Greek MPs Approve Austerity Bill As Protesters Clash With Riot Police

Greece's parliament has approved an extremely unpopular austerity bill to secure a second bailout from the European Union crucial for the country to remain in the eurozone and avoid bankruptcy.

Protesters clash with riot police in Thessaloniki, Greece

MPs voted in favour of the new austerity measures which will see Greece receive a €130billion bailout and secure a deal with private creditors to remove €100billion from the national debt.

The planned new austerity measures include 15,000 public sector job cuts, liberalising labour laws and lowering the minimum wage by 20 per cent to £500 a month.

The vote came as protesters opposed to the new measures clashed with riot police in some of the worst outbreaks of violence in the country for years.

Earlier on Sunday, tens of thousands of people protested outside the Greek parliament in Athens.

Tear gas was fired during the second day of protests and it was reported that petrol bombs were thrown by some demonstrators as 6,000 riot police remained on high alert.

Greek MPs voted through a new wave of cuts in return for a €130billion bailout

Violent protests were also reported in cities across the country.

In a televised address, prime minister Lucas Papademos defended the cuts package as essential for Greece to stave off bankruptcy.

‘The deal will ensure our country’s future inside the euro.

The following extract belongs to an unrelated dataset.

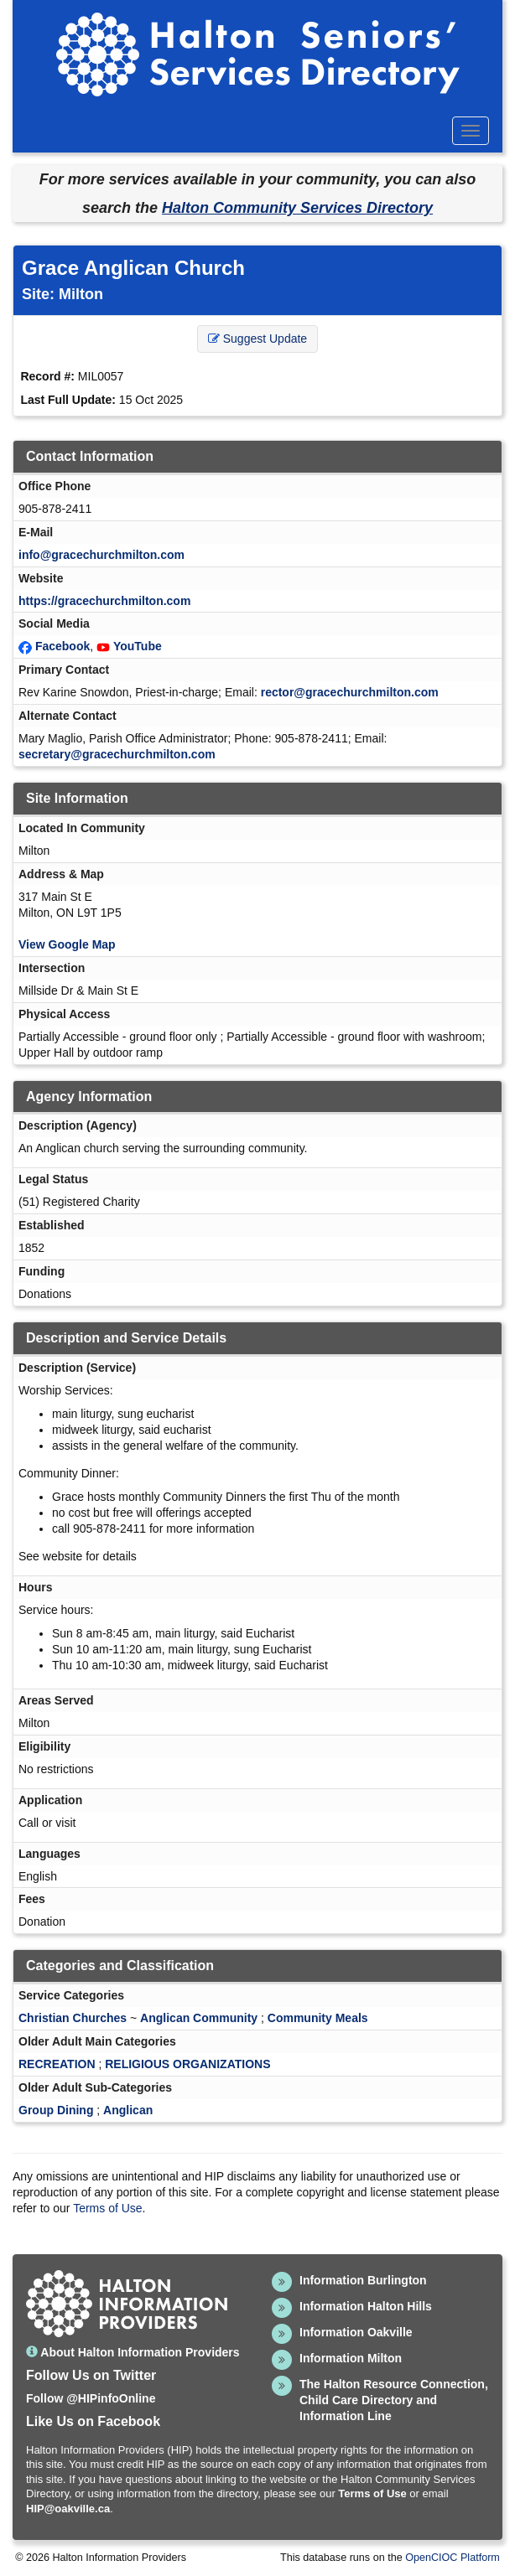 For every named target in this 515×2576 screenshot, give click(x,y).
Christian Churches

A bankruptcy would lead to uncontrollable economic chaos and social explosion,’ he warned.

The bill was eventually passed by 199 votes to 74, with a conservative MP joining three socialists in resigning in protest against the new austerity measures.

During the debate on Sunday, socialist MP Sofia Yiannaka said Greece must stop blaming Germany and other countries and instead admit that turning a blind eye to tax evasion was to blame for the crisis.

She said: ‘The delays have our imprint. We should not blame foreigners for them. We have finally found out that you have to pay back what you have borrowed.’